I could not bear the idea that my father was about to launch into one of his philosophical tirades; sinking down on the chair and pretending not to hear him I made his words blur into fly-like buzzing. In my stupor of disappointment I imagined how it would have been if there had been no joke played on me, if I had found Pris here in this room, lying on the bed.
Think how it would have been. I would have found her asleep, perhaps drunk; I would have lifted her up and held her in my arms, brushed her hair back from her eyes, kissed her on the ear. I could imagine her stirring to life as I woke her up from her drunken nap.
&n
bsp; “You’re not paying attention,” my father said reprovingly. And I was not; I was completely away from the dismal disappointment, into my dream of Pris. “You still pursue this will-of-the-wisp.” He frowned at me.
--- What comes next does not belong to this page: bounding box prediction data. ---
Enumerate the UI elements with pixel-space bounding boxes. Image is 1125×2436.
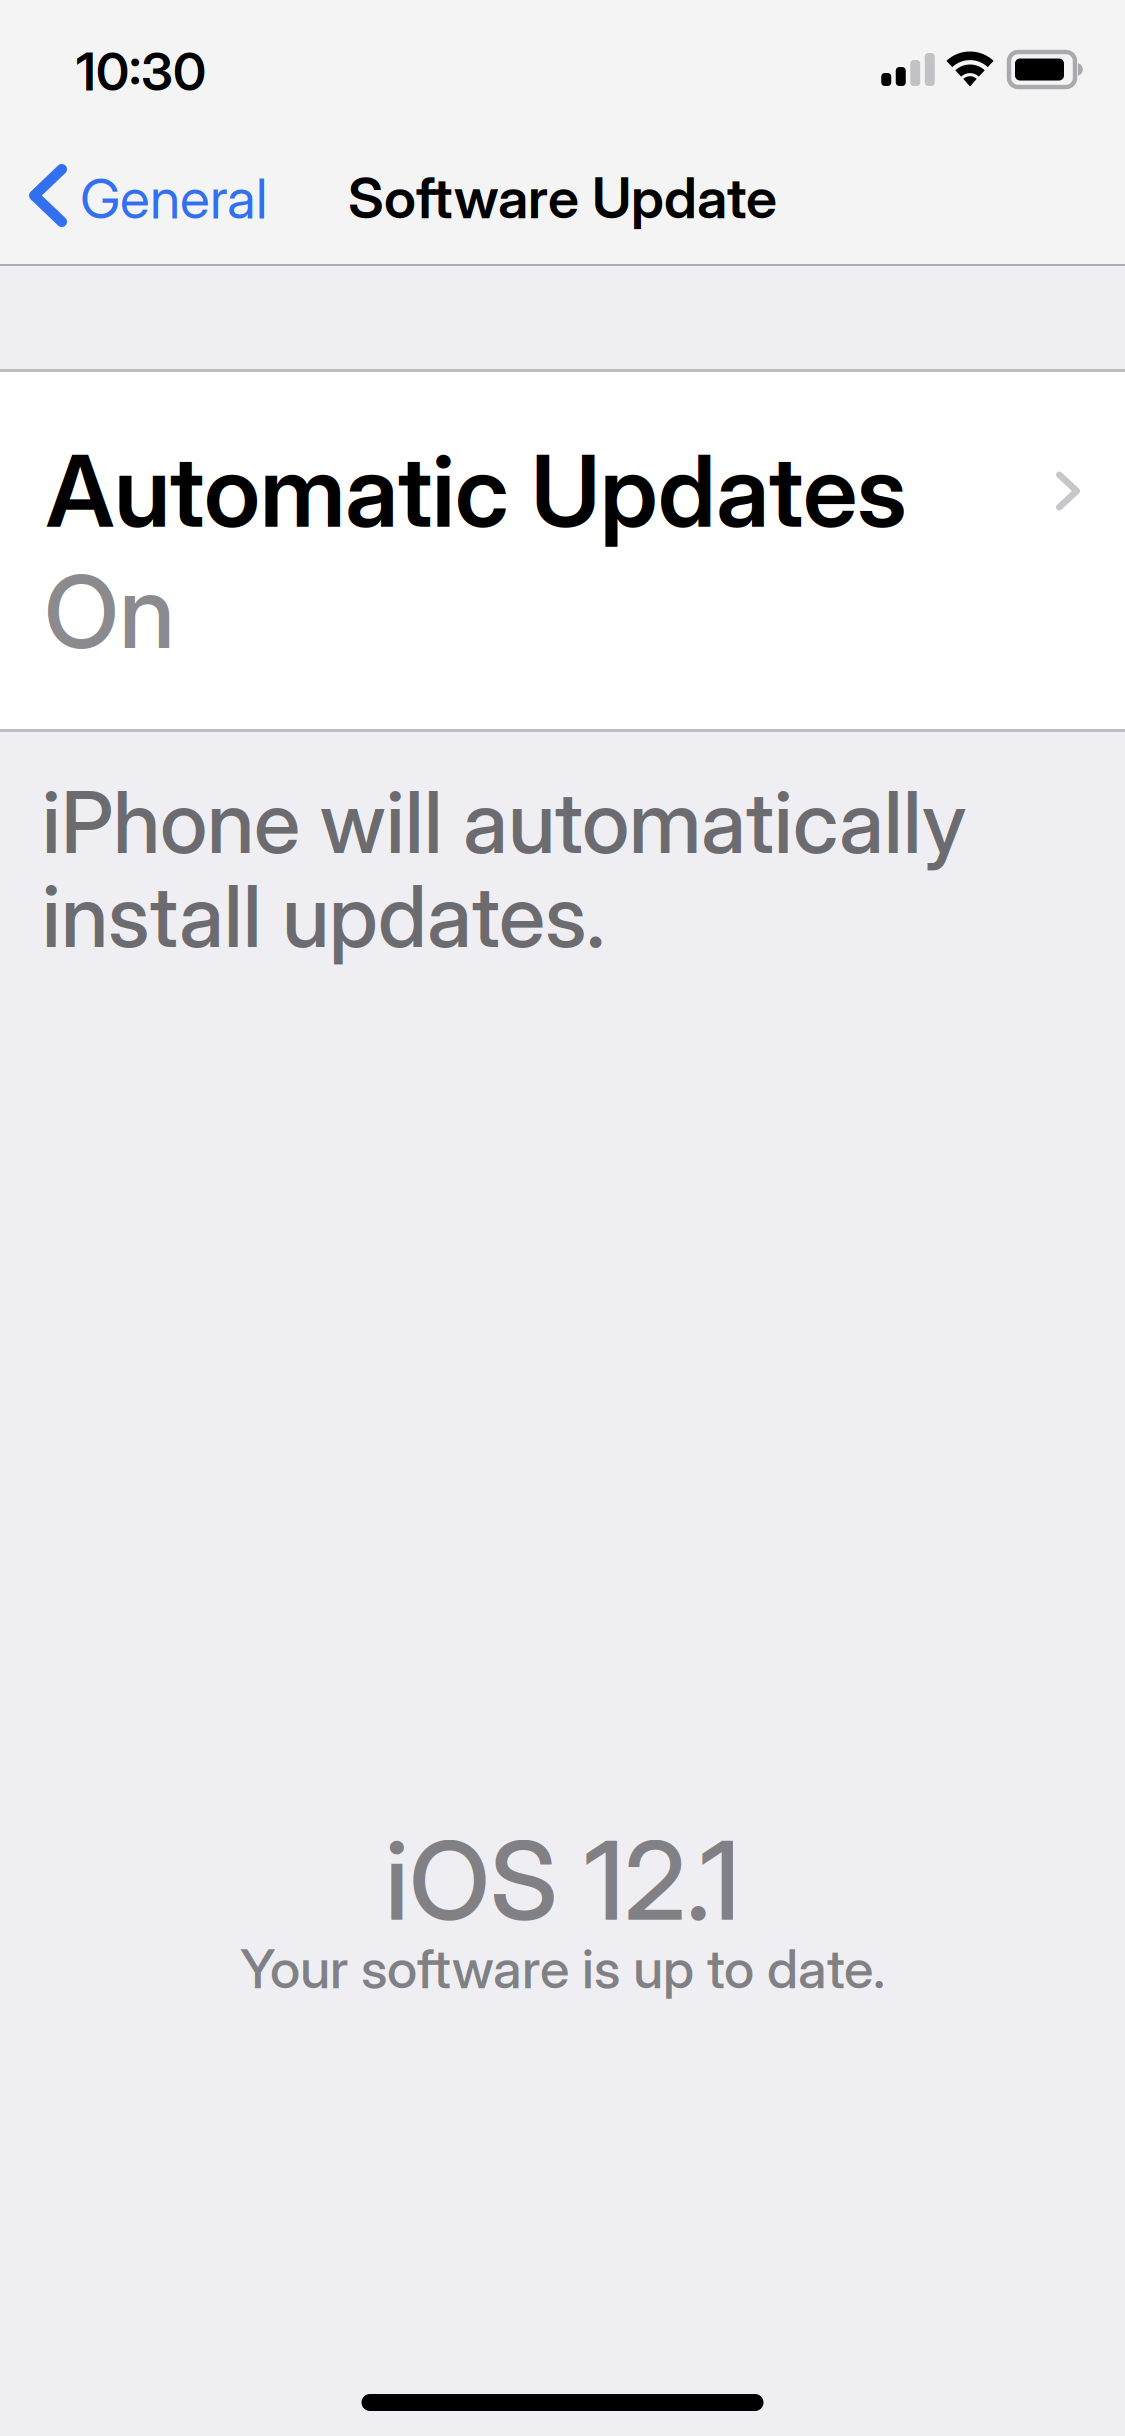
staticText: iOS 12.1 [385, 1815, 740, 1946]
button[interactable]: General [0, 132, 288, 264]
staticText: iPhone will automatically [42, 771, 967, 873]
staticText: Automatic Updates [46, 432, 907, 550]
staticText: Software Update [348, 164, 777, 232]
button[interactable]: Automatic Updates [0, 372, 1125, 729]
staticText: General [80, 165, 267, 232]
staticText: On [44, 551, 175, 672]
staticText: 10:30 [76, 40, 206, 103]
staticText: Your software is up to date. [240, 1936, 885, 2001]
staticText: install updates. [42, 865, 605, 967]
In my dream of a happier life I kissed Pris once more, and she opened her eyes. I laid her back down, lay against her and hugged her.
“How’s the Lincoln?” Pris’s voice, murmuring at my ear. She showed no surprise at seeing me, or at my having gathered her up and kissed her; in fact she did not show any reaction at all. But that was Pris.
“As good as could be expected.” I awkwardly caressed her hair as she lay on her back gazing up at me in the darkness. I could barely discern her outline there. “No,” I admitted; “actually it’s in terrible shape. It’s having a psychotic depression. What do you care? You did it.”
“I saved it,” Pris said remotely, languidly. “Bring me a cigarette, will you?”
I lit a cigarette for her and handed it to her. She lay smoking.
My father’s voice came to me, “Ignore this introverted ideal, mein Sohn—it takes you away from reality, like Mr. Barrows told you, and this is serious! This is what Doctor Horstowski, if you’ll excuse the expression, would have to call ill; do you see?”
Dimly I heard Chester’s voice. “It’s schizophrenia, Dad, like all those adolescent kids; millions of Americans have it without knowing it, they never get into the clinics. I read an article, it told about that.”
Pris said, “You’re a good person, Louis. I feel sorry for you, being in love with me. You’re wasting your time, but I suppose you don’t care about that. Can you explain what love is? Love like that?”
“No,” I said.
“Won’t you try?” she said. “Is the door locked? If it isn’t, go lock it.”
“Hell,” I said miserably, “I can’t shut them out; they’re right here on top of us. We’ll never be away from them, we’ll never be alone, just the two of us—I know it.” But I went anyhow, knowing what I knew, and shut and locked the door.